2003 Gaming Awards, Part 13


WarioWare, Inc: Mega Microgame$!
Publisher: Nintendo
Developer: Nintendo
Release Date: 05/21/2003
AWARD WON: BEST GBA GAME -2003

Widro
It’s getting harder and harder to put in a new game and legitimately feel like you are playing something entirely new, but that’s exactly what happened when Wario Ware first hit the Gameboy Advance. Now a franchise in its own right, Wario Ware was a totally new direction for Wario, who had previously starred primarily in platformers. Unlike a party game which relied on multiplayer madness to carry the simplicity, Wario Ware microsized minigames to 5-10 second bursts, relying on simple and fast gameplay and a frenetic pace to keep the gamer enthralled. The minigames vary from simple stick figures to snippets of Nintendo franchises like Zelda or F-Zero, and while never overly hard, were almost universally fun to play.

Tom Pandich
There once was a time where something like Wario Ware would be considered revolutionary. It seems so distance though considering every DS game and its mother these days has some mini games in it. What Wario Ware did was change handheld gaming for the better. There were games with mini games before Wario Ware, but the original Wario Ware combined them in ways we really had never seen before.

First off, my favorite part of this game was the inclusion of Dr. “Wario”, Fly Swatter, and Sheriff. Those three games alone almost make Wario Ware worth the price of admission for the old school gamer. I played the crap out of Mario Paint back in the day and Fly Swatter was the second coolest part of the game (the music editor obviously being the first coolest part). Beyond that, the hillarious riff by Nintendo on people who constantly are ripping off Nintendo games with flash iterations are dead on in the palette swaps for Dr. Wario and Sheriff. I never picked up Dr. Mario back on the NES and ignored the various other iterations on the SNES and N64, but I made up for lost time by logging hours upon hours just on the Wario Ware version of Dr. Mario. Looking at the third classic game included here, Sheriff is just pure fun. It doesn’t have a whole lot of depth to it, but neither does the rest of the games you play in Wario Ware. They’re simply a blast. Remember, these are just the bonuses to Wario Ware, not the actual game itself.

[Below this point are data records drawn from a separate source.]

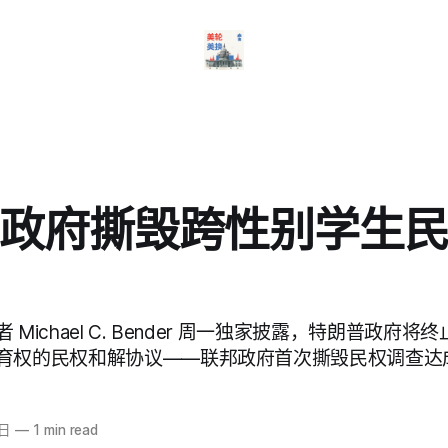
政府撕毁跨性别学生
Michael C. Bender 周一独家披露，特朗普政府
育权的民权和解协议——联邦政府首次撕毁民权调查达
6日
—
1 min read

The other great thing about Wario Ware: Mega Microgames is that it takes the most entertaining character in the Nintendo universe, Wario, and finally gives him some space to show off some personality. The Wario Land games were fun, but they weren’t all that different from every other Nintendo platformer. Furthermore, Wario himself was always an under-realized character. He was always tossed into generic platformer A or made an appearance in Mario “whatever”. Wario really got a distinct personality that seperated him from the rest of the Mario characters with Wario Wares. This was Wario’s Donkey Kong Country.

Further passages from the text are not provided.